-------- SUPPLIED MATERIAL --------
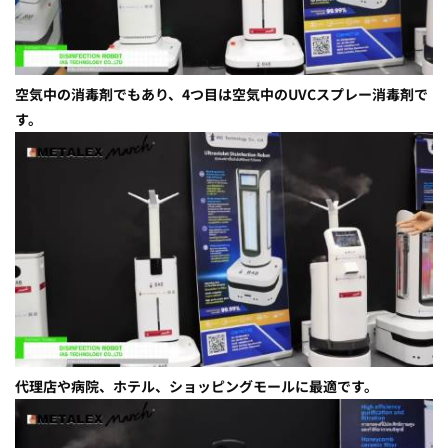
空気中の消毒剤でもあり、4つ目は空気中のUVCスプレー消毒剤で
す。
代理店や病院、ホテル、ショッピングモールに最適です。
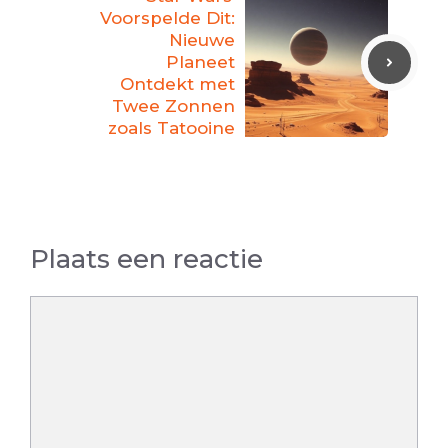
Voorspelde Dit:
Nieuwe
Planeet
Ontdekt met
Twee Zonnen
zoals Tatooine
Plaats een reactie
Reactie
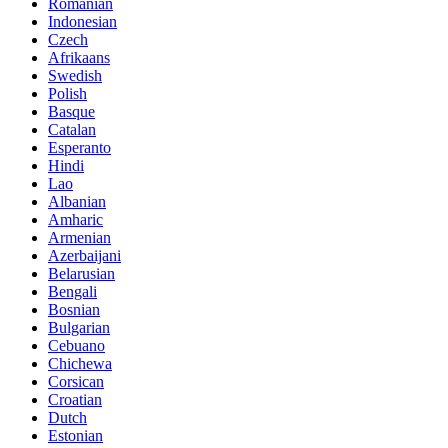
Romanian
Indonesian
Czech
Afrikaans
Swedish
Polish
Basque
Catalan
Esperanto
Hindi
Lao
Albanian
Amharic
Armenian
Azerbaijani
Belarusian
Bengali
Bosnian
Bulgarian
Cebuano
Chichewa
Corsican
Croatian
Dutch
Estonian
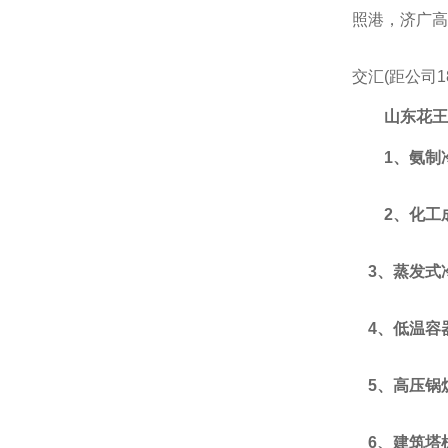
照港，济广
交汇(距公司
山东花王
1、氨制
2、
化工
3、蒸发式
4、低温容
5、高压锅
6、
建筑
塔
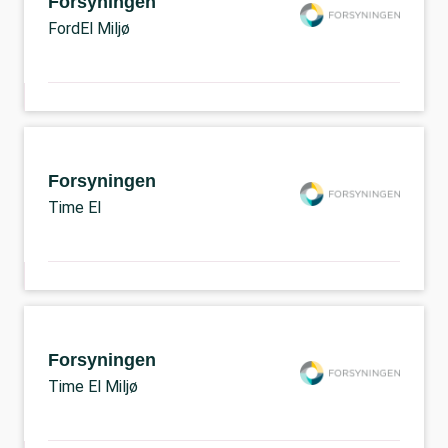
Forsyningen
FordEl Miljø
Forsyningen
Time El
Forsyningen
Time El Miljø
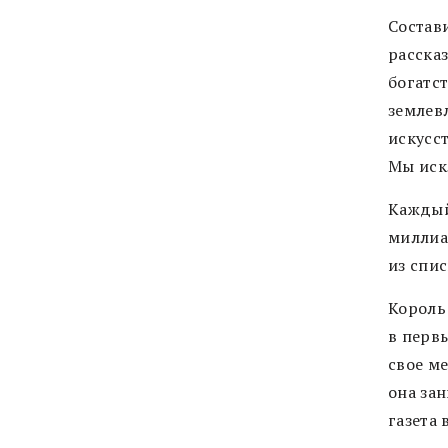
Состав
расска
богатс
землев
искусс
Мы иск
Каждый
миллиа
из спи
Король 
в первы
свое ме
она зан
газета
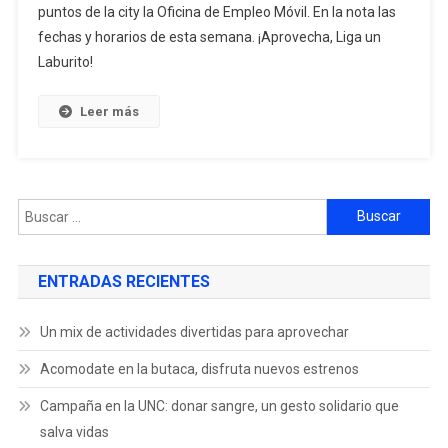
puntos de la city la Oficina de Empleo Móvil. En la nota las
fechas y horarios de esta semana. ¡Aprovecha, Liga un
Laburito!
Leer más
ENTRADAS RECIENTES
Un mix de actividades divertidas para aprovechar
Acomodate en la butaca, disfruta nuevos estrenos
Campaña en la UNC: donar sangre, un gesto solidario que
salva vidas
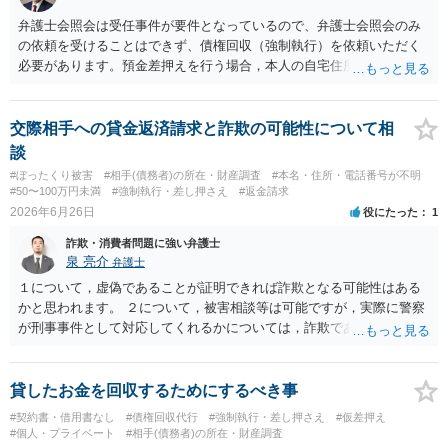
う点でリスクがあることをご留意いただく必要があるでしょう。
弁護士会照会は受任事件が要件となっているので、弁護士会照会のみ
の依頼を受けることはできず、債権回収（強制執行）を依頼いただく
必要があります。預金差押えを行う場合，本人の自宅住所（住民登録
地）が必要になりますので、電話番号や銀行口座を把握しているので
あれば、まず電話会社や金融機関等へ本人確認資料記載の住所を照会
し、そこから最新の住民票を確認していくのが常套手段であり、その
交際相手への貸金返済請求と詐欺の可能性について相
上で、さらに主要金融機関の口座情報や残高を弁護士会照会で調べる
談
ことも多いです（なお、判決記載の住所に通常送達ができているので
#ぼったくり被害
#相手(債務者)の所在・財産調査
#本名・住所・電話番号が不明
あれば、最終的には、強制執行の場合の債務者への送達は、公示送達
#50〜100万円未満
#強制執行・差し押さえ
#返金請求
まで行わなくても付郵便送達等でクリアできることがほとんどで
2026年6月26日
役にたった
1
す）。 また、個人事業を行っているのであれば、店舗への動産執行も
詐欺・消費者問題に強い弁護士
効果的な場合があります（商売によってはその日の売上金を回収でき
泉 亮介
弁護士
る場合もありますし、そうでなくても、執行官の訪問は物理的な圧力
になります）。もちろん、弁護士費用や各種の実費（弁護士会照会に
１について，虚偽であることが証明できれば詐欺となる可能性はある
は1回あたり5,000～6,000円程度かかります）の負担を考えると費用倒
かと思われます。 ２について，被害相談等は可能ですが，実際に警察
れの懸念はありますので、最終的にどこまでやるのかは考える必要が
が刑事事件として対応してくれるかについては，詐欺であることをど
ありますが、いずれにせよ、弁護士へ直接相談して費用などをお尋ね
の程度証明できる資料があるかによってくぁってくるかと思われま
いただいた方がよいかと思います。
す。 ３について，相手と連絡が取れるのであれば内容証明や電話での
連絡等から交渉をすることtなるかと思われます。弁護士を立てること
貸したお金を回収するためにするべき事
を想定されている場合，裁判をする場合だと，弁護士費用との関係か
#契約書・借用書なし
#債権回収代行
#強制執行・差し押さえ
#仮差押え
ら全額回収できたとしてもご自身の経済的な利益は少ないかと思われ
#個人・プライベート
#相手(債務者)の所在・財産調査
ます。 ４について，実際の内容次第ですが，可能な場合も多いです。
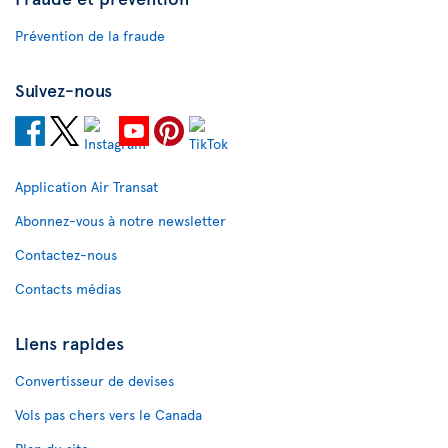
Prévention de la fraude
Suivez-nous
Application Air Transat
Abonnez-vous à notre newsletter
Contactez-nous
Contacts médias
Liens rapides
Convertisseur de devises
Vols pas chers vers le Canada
--------
-------- SUPPLIED MATERIAL --------
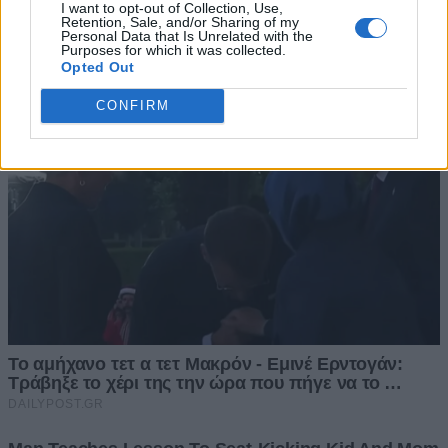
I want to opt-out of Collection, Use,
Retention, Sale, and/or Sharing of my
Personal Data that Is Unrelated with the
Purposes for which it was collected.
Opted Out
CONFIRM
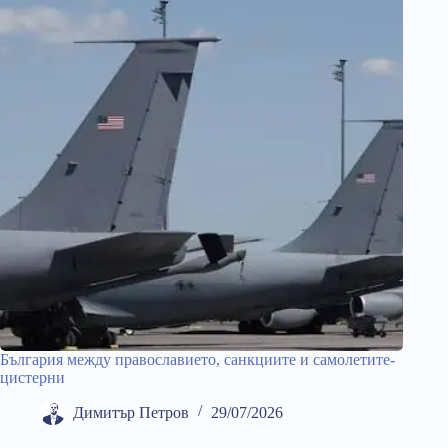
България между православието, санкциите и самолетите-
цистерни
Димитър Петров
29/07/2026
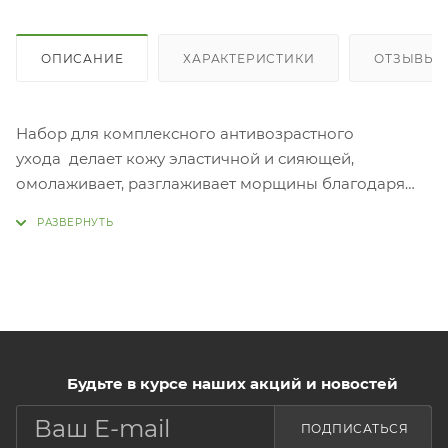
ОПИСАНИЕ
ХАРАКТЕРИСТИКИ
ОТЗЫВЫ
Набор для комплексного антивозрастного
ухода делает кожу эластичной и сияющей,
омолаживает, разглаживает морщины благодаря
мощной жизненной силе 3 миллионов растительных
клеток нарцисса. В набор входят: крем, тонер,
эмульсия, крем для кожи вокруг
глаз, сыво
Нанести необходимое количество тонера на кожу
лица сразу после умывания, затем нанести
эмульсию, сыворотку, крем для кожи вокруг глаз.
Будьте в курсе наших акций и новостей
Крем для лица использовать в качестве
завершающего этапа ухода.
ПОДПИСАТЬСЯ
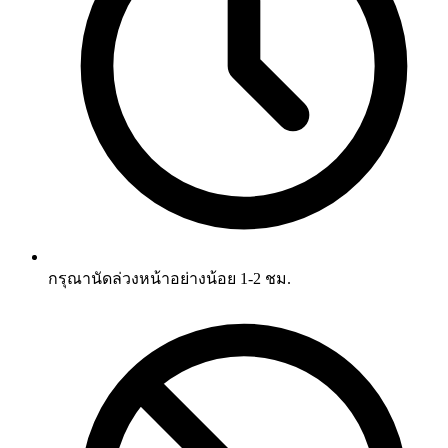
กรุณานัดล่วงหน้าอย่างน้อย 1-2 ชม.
--------
TRY IT - The reply should hold the entries above from the line with "空気中の消毒剤でもあり、4つ目は空気中のUVCスプレー消毒剤で" to the line with "交際相手への貸金返済請求と詐欺の可能性について相", duplicated exactly, pictures excluded.

TASK SOLUTION -
空気中の消毒剤でもあり、4つ目は空気中のUVCスプレー消毒剤で
す。
代理店や病院、ホテル、ショッピングモールに最適です。
Voorspelde Dit:
Nieuwe
Planeet
Ontdekt met
Twee Zonnen
zoals Tatooine
Plaats een reactie
Reactie
Romanian
Indonesian
Czech
Afrikaans
Swedish
Polish
Basque
Catalan
Esperanto
Hindi
Lao
Albanian
Amharic
Armenian
Azerbaijani
Belarusian
Bengali
Bosnian
Bulgarian
Cebuano
Chichewa
Corsican
Croatian
Dutch
Estonian
照港，济广
交汇(距公司
山东花王
1、氨制
2、
化工
3、蒸发式
4、低温容
5、高压锅
6、
建筑
塔
Forsyningen
FordEl Miljø
Forsyningen
Time El
Forsyningen
Time El Miljø
Состав
расска
богатс
землев
искусс
Мы иск
Каждый
миллиа
из спи
Король 
в первы
свое ме
она зан
газета
puntos de la city la Oficina de Empleo Móvil. En la nota las
fechas y horarios de esta semana. ¡Aprovecha, Liga un
Laburito!
Leer más
ENTRADAS RECIENTES
Un mix de actividades divertidas para aprovechar
Acomodate en la butaca, disfruta nuevos estrenos
Campaña en la UNC: donar sangre, un gesto solidario que
salva vidas
う点でリスクがあることをご留意いただく必要があるでしょう。
弁護士会照会は受任事件が要件となっているので、弁護士会照会のみ
の依頼を受けることはできず、債権回収（強制執行）を依頼いただく
必要があります。預金差押えを行う場合，本人の自宅住所（住民登録
地）が必要になりますので、電話番号や銀行口座を把握しているので
あれば、まず電話会社や金融機関等へ本人確認資料記載の住所を照会
し、そこから最新の住民票を確認していくのが常套手段であり、その
交際相手への貸金返済請求と詐欺の可能性について相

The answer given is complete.